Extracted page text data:
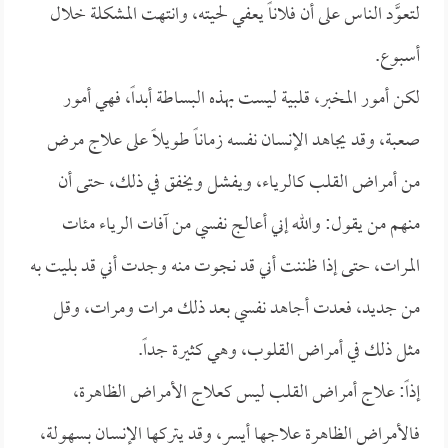
لتعوَّد الناس على أن فلاناً يعفي لحيته، وانتهت المشكلة خلال
أسبوع.
لكن أمور المخبر، قلبية ليست بهذه البساطة أبداً، فهي أمور
صعبة، وقد يجاهد الإنسان نفسه زماناً طويلاً على علاج مرض
من أمراض القلب كالرياء، ويفشل ويخفق في ذلك، حتى أن
منهم من يقول: والله إني أعالج نفسي من آفات الرياء مئات
المرات، حتى إذا ظننت أني قد نجوت منه وجدت أني قد بليت به
من جديد، فعدت أجاهد نفسي بعد ذلك مرات ومرات، وقل
مثل ذلك في أمراض القلوب، وهي كثيرة جداً.
إذاً: علاج أمراض القلب ليس كعلاج الأمراض الظاهرة،
فالأمراض الظاهرة علاجها أيسر، وقد يتركها الإنسان بسهولة،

▶ _Task details_: Repeat exactly, and only, the lines from the one containing "من أمراض القلب" through the last line above.

▶ _Response_:
من أمراض القلب كالرياء، ويفشل ويخفق في ذلك، حتى أن
منهم من يقول: والله إني أعالج نفسي من آفات الرياء مئات
المرات، حتى إذا ظننت أني قد نجوت منه وجدت أني قد بليت به
من جديد، فعدت أجاهد نفسي بعد ذلك مرات ومرات، وقل
مثل ذلك في أمراض القلوب، وهي كثيرة جداً.
إذاً: علاج أمراض القلب ليس كعلاج الأمراض الظاهرة،
فالأمراض الظاهرة علاجها أيسر، وقد يتركها الإنسان بسهولة،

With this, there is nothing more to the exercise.